Section: Other Grants and Activities
ANR Defis Codex (2009-2011): Efficiency, Dynamicity and Composition for XML Models, Algorithms, and Systems
The Codex project seeks to push the frontier of XML technology in three interconnected directions. First, efficient algorithms and prototypes for massively distributed XML repositories are studied. Second, models are developed for describing, controlling, and reacting to the dynamic behavior of XML collections and XML schemas with time. Third, methods and prototypes are developed for composing XML programs for richer interactions, and XML schemas into rich, expressive, yet formally grounded type descriptions.
Coordinated by Manolescu (GEMO, INRIA Saclay), with Geneves (WAM, INRIA Grenoble), Colazzo (LRI, Orsay), Castagna (PPS, Paris 7), and Halfeld (Blois).
ANR Blanc Enumeration (2007-2010): Complexity and Algorithms for Answer Enumeration
We propose to study algorithmic and complexity questions of answers enumeration, the task of generating all solutions of a given problem.

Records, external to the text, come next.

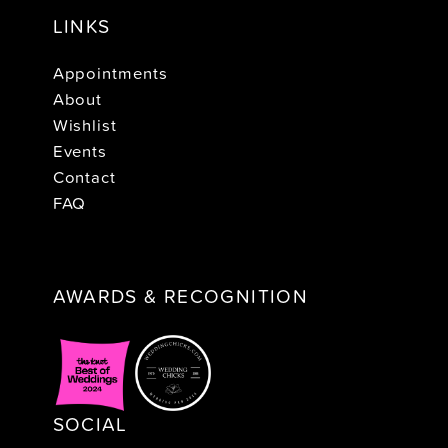
LINKS
Appointments
About
Wishlist
Events
Contact
FAQ
AWARDS & RECOGNITION
SOCIAL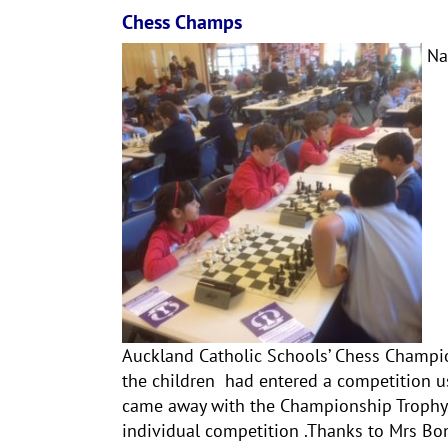
Chess Champs
Nad
Auckland Catholic Schools’ Chess Champio
the children had entered a competition u
came away with the Championship Trophy.
individual competition .Thanks to Mrs Bon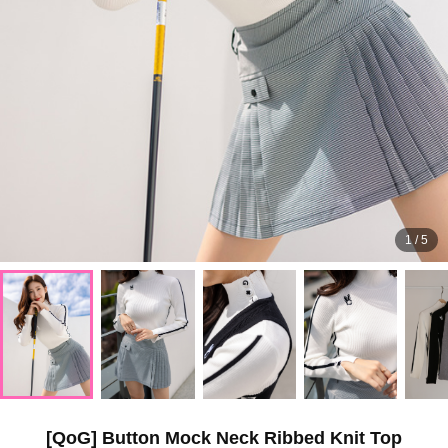
1
/
5
[QoG] Button Mock Neck Ribbed Knit Top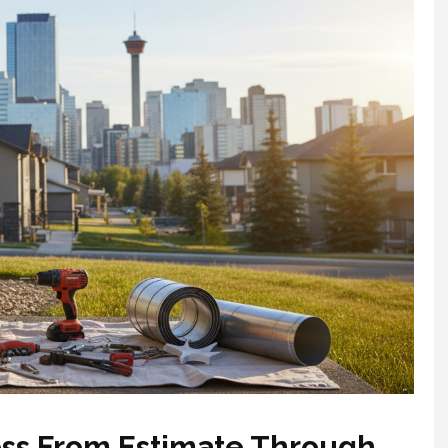
ss From Estimate Through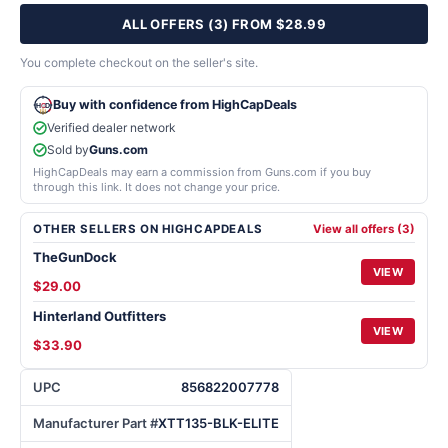
ALL OFFERS (3) FROM $28.99
You complete checkout on the seller's site.
Buy with confidence from HighCapDeals
Verified dealer network
Sold by
Guns.com
HighCapDeals may earn a commission from Guns.com if you buy
through this link. It does not change your price.
OTHER SELLERS ON HIGHCAPDEALS
View all offers (3)
TheGunDock
VIEW
$29.00
Hinterland Outfitters
VIEW
$33.90
UPC
856822007778
Manufacturer Part #
XTT135-BLK-ELITE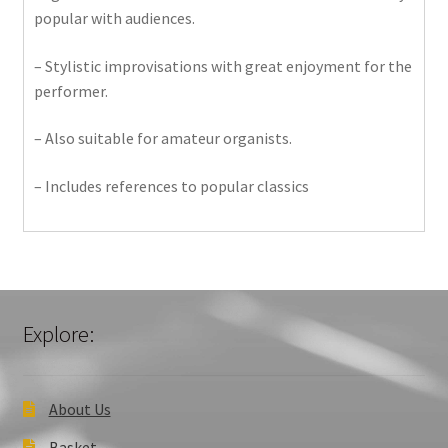
popular with audiences.
– Stylistic improvisations with great enjoyment for the
performer.
– Also suitable for amateur organists.
– Includes references to popular classics
Explore:
About Us
Basket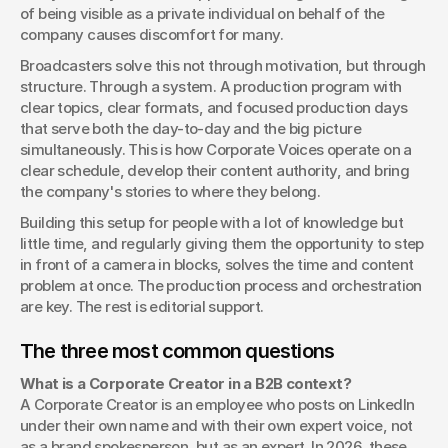
of being visible as a private individual on behalf of the 
company causes discomfort for many.
Broadcasters solve this not through motivation, but through 
structure. Through a system. A production program with 
clear topics, clear formats, and focused production days 
that serve both the day-to-day and the big picture 
simultaneously. This is how Corporate Voices operate on a 
clear schedule, develop their content authority, and bring 
the company's stories to where they belong.
Building this setup for people with a lot of knowledge but 
little time, and regularly giving them the opportunity to step 
in front of a camera in blocks, solves the time and content 
problem at once. The production process and orchestration 
are key. The rest is editorial support.
The three most common questions
What is a Corporate Creator in a B2B context?
A Corporate Creator is an employee who posts on LinkedIn 
under their own name and with their own expert voice, not 
as a brand spokesperson, but as an expert. In 2026, these 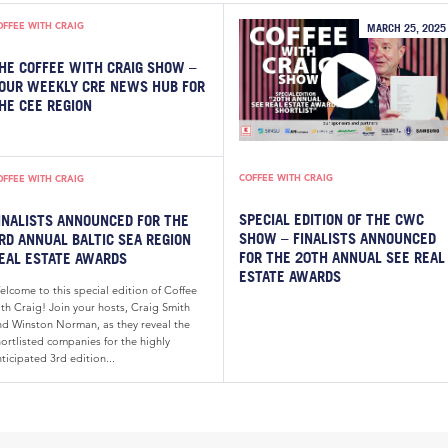
OFFEE WITH CRAIG
MARCH 25, 2025
HE COFFEE WITH CRAIG SHOW –
OUR WEEKLY CRE NEWS HUB FOR
HE CEE REGION
COFFEE WITH CRAIG
OFFEE WITH CRAIG
SPECIAL EDITION OF THE CWC
INALISTS ANNOUNCED FOR THE
SHOW – FINALISTS ANNOUNCED
RD ANNUAL BALTIC SEA REGION
FOR THE 20TH ANNUAL SEE REAL
EAL ESTATE AWARDS
ESTATE AWARDS
elcome to this special edition of Coffee
th Craig! Join your hosts, Craig Smith
nd Winston Norman, as they reveal the
ortlisted companies for the highly
ticipated 3rd edition...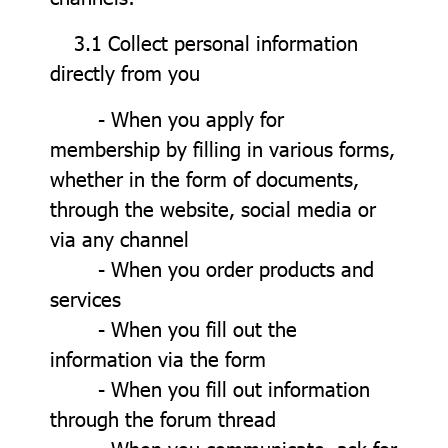
3.1 Collect personal information
directly from you
- When you apply for
membership by filling in various forms,
whether in the form of documents,
through the website, social media or
via any channel
- When you order products and
services
- When you fill out the
information via the form
- When you fill out information
through the forum thread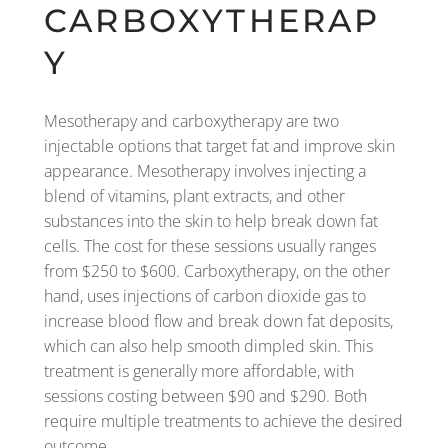
CARBOXYTHERAP
Y
Mesotherapy and carboxytherapy are two
injectable options that target fat and improve skin
appearance. Mesotherapy involves injecting a
blend of vitamins, plant extracts, and other
substances into the skin to help break down fat
cells. The cost for these sessions usually ranges
from $250 to $600. Carboxytherapy, on the other
hand, uses injections of carbon dioxide gas to
increase blood flow and break down fat deposits,
which can also help smooth dimpled skin. This
treatment is generally more affordable, with
sessions costing between $90 and $290. Both
require multiple treatments to achieve the desired
outcome.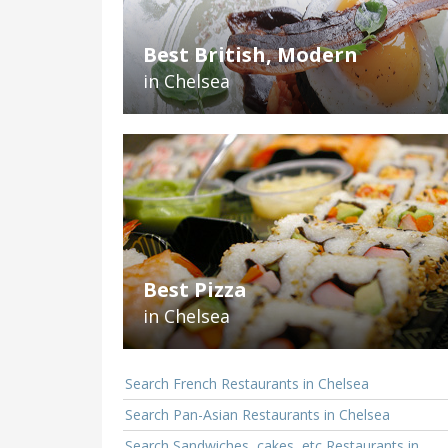
Best British, Modern
in Chelsea
Best Pizza
in Chelsea
Search French Restaurants in Chelsea
Search Pan-Asian Restaurants in Chelsea
Search Sandwiches, cakes, etc Restaurants in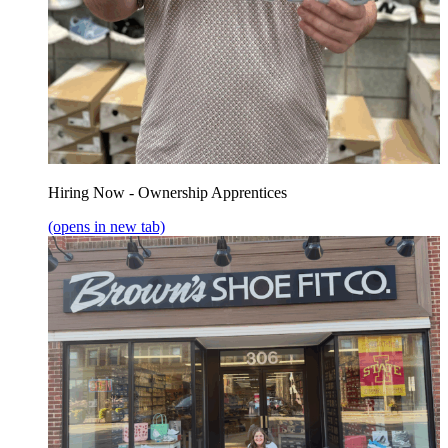
Hiring Now - Ownership Apprentices
(opens in new tab)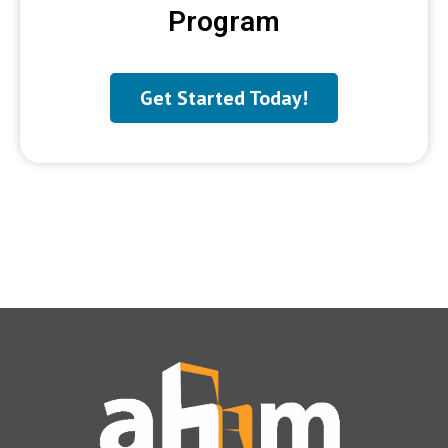
Program
Get Started Today!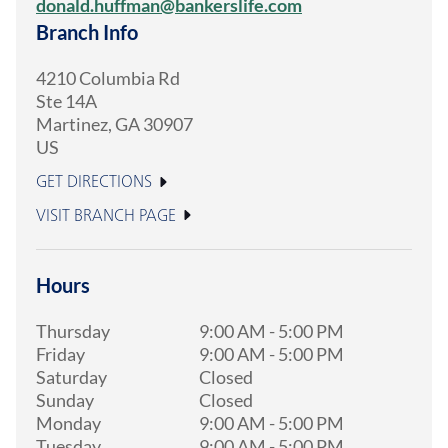
donald.huffman@bankerslife.com
Branch Info
4210 Columbia Rd
Ste 14A
Martinez
,
GA
30907
US
GET DIRECTIONS
VISIT BRANCH PAGE
Hours
Thursday
9:00 AM
-
5:00 PM
Friday
9:00 AM
-
5:00 PM
Saturday
Closed
Sunday
Closed
Monday
9:00 AM
-
5:00 PM
Tuesday
9:00 AM
-
5:00 PM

Answer enumeration requires innovative efficient algorithms that can quickly serve large numbers of answers on demand. The prime application is query answering in databases, where huge answer sets arise naturally.
Mostrare proposes to contribute answer enumeration algorithms for XML database queries. We want to distinguish classes of XQuery transformations that allow for efficient enumeration algorithms. We start from tractable fragments of XPath dialects with variables, and from n-ary queries defined by tree automata.
Our partners are: Arnaud Durand (coordinator - Paris VII ), Etienne Grandjean ( Caen ), Nadia Creignou ( Marseille ). 2008–2010. More information about the project can be found on http://enumeration.gforge.inria.fr .
ARA MDCO CROTAL (2008-2009): Conditional Random Fields for Natural Language Processing
The CRoTal project aims at exploring and developing new techniques to access huge textual banks. The project will especially focus on an innovative technique : Conditional Random Fields ( CRF ), a family of graphical models developed for computational linguistic applications. CRFs allow to annotate data from examples of annotated data. They are at the state of the art level in many domains, including extracting and structuring knowledge. But they also require refinements and optimisation to be efficiently applied to large datasets, or to structured data. More precisely, our aims are twofold: first, develop new algorithms to process large amount of data; second, apply these algorithms to texts and tree-banks, so that we are able to annotate, extract knowledge and fill knowledge banks from texts. The general purpose is to enrich textual data by learning to annotate them. We plan to work both on English and French corpora.
Mostrare proposes to use CRF for trees and to apply them to corpora by experienced teams in the field of Natural Language Processing.
The coordinator of the project is I. Tellier . Our partners are: R. Marin , A. Balvet (linguistics, Lille3), T. Poibeau , A. Rozenknopf (Paris 13), F. Yvon (Limsi-CNRS, Paris 11). 2008-2009. More information about the project can be found on http://crotal.gforge.inria.fr/pmwiki-2.1.27/ .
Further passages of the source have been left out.